During the Swords of Iron War she initiated the "Heroines' Path" at the entrance to Ofakim Park, intended to commemorate the bravery of Israeli women who acted with composure and helped save the lives of dozens of people during the October 7 attacks. On Tu BiShvat that year she also initiated tree plantings in memory of those murdered at the Nova festival at the Re'im campsite in the Be'eri Forest.

She ended her tenure as chair of KKL-JNF on 31 December 2025. In January 2026 she was appointed head of the Department for Combating Antisemitism at the World Zionist Organization.

Ovadia-Luski holds a bachelor's degree in Hebrew literature and history from the Hebrew University of Jerusalem and a master's degree with honors in administration and education policy from Tel Aviv University.

She is married to Amir and is the mother of three children.

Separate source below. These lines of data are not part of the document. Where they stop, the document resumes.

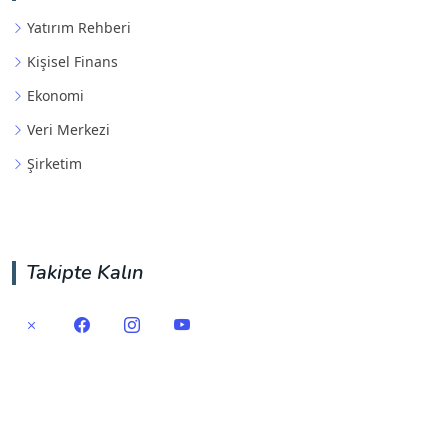
Yatırım Rehberi
Kişisel Finans
Ekonomi
Veri Merkezi
Şirketim
Takipte Kalın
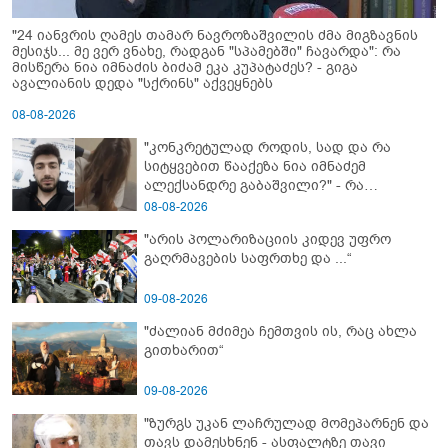
"24 იანვრის ღამეს თამარ ნავროზაშვილის ძმა მიგზავნის
მესიჯს... მე ვერ ვნახე, რადგან "სპამებში" ჩავარდა": რა
მისწერა ნია იმნაძის ბიძამ ეკა კუპატაძეს? - გიგა
ავალიანის დედა "სქრინს" აქვეყნებს
08-08-2026
"კონკრეტულად როდის, სად და რა
სიტყვებით წააქეზა ნია იმნაძემ
ალექსანდრე გაბაშვილი?" - რა
მიმართვას ავრცელებს ნია იმნაძის
08-08-2026
ბებია?
"არის პოლარიზაციის კიდევ უფრო
გაღრმავების საფრთხე და ...“
09-08-2026
"ძალიან მძიმეა ჩემთვის ის, რაც ახლა
გითხარით“
09-08-2026
"ზურგს უკან ლაჩრულად მომეპარნენ და
თავს დამესხნენ - ასფალტზე თავი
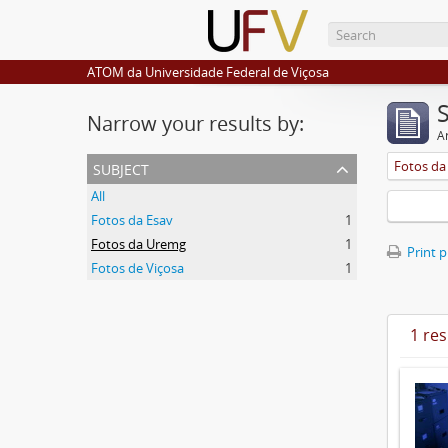
ATOM da Universidade Federal de Viçosa
Narrow your results by:
Ar
subject
Fotos d
All
Fotos da Esav
1
Fotos da Uremg
1
Print 
Fotos de Viçosa
1
1 res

She lives in Tzur Hadassah.

==Recognition==
In September 2023 she was named, together with Yaakov Hagoel, chairman of the World Zionist Organization, and Sam (Shmuel) Grundwerg, chairman of Keren Hayesod, to The Jerusalem Post annual list of the 50 most influential Jews of the year.

In March 2024 she was named to Globes list of the 50 most influential women in Israel, and was again named one of the 50 most influential women in March 2025.